[PATCH 2/4][AArch64] Increase the loop peeling limit

James Greenhalgh james.greenhalgh@arm.com
Fri Nov 20 11:53:00 GMT 2015

On Thu, Nov 19, 2015 at 04:04:41PM -0600, Evandro Menezes wrote:
> On 11/05/2015 02:51 PM, Evandro Menezes wrote:
> >2015-11-05  Evandro Menezes <e.menezes@samsung.com>
> >
> >   gcc/
> >
> >       * config/aarch64/aarch64.c (aarch64_override_options_internal):
> >       Increase loop peeling limit.
> >
> >This patch increases the limit for the number of peeled insns.
> >With this change, I noticed no major regression in either
> >Geekbench v3 or SPEC CPU2000 while some benchmarks, typically FP
> >ones, improved significantly.
> >
> >I tested this tuning on Exynos M1 and on A57.  ThunderX seems to
> >benefit from this tuning too.  However, I'd appreciate comments
> >from other stakeholders.
> Ping.

I'd like to leave this for a call from the port maintainers. I can see why
this leads to more opportunities for vectorization, but I'm concerned about
the wider impact on code size.

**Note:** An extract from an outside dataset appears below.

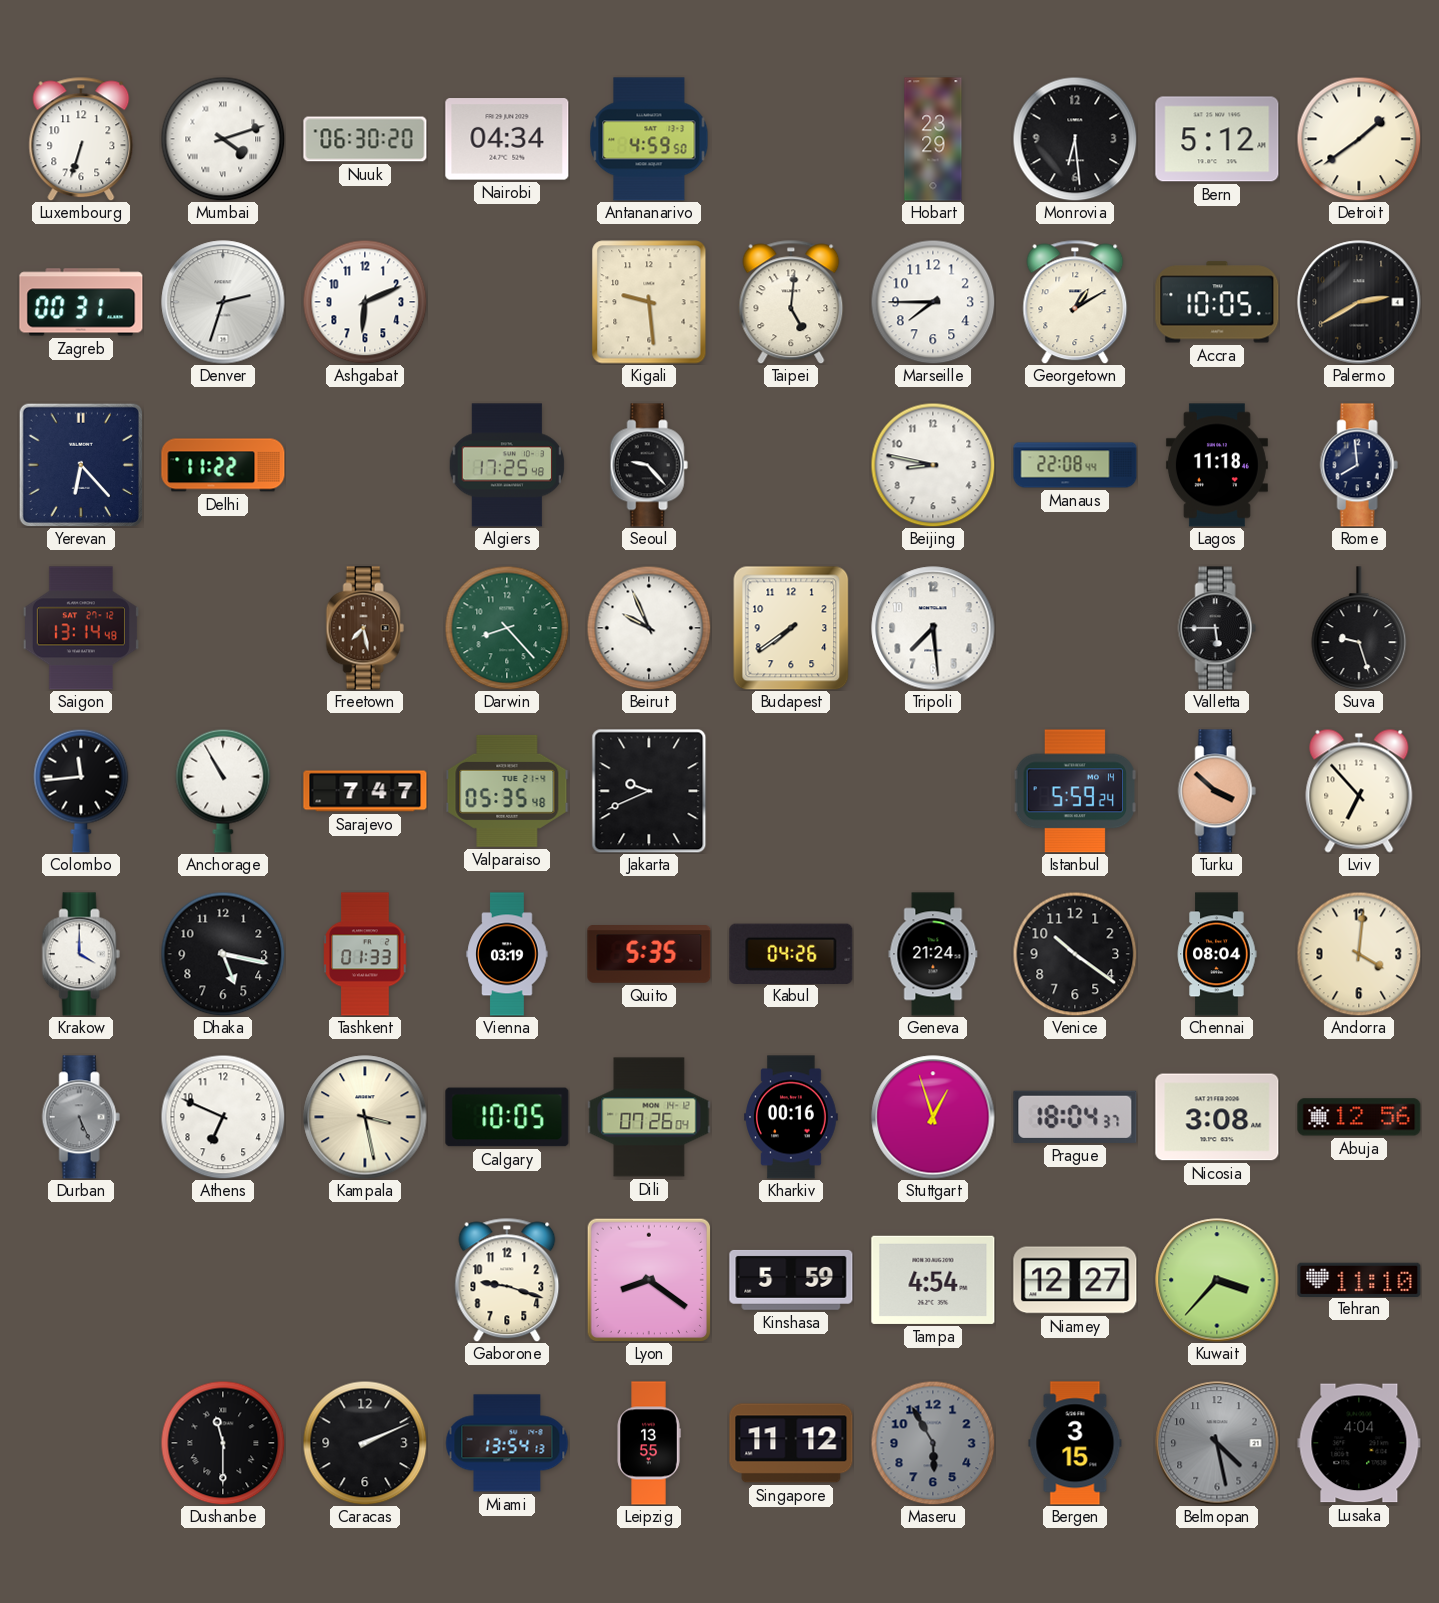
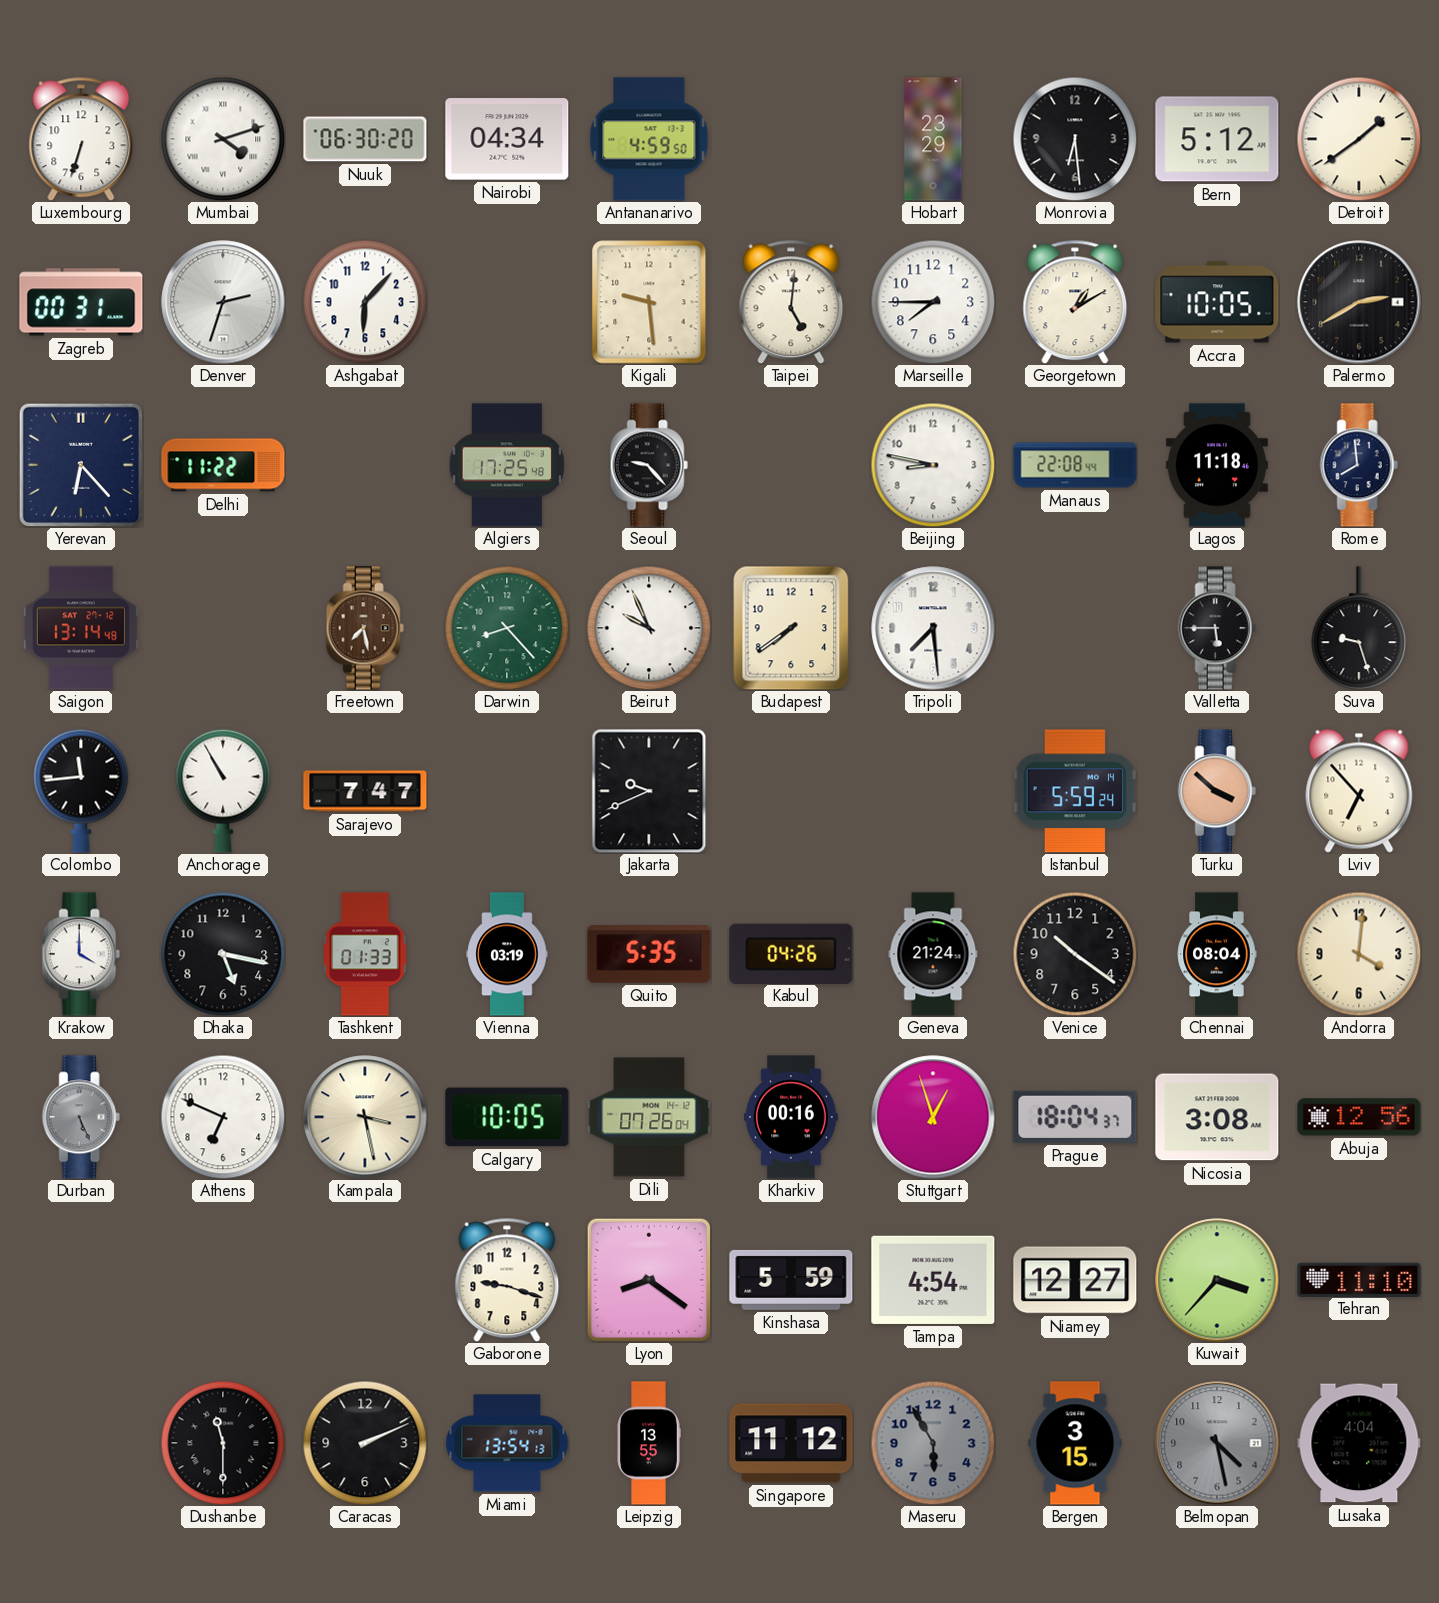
Ashgabat: 6:11 -> 6:07
Valparaiso: 05:35 -> none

Certainly I wouldn't expect this to be our
default at -O2 and below.

My gut feeling is that this doesn't really belong in the back-end (there are
presumably good reasons why the default for this parameter across GCC has
fluctuated from 400 to 100 to 200 over recent years), but as I say, I'd
like Marcus or Richard to make the call as to whether or not we take this

For now, I'd drop it from the series (it stands alone anyway).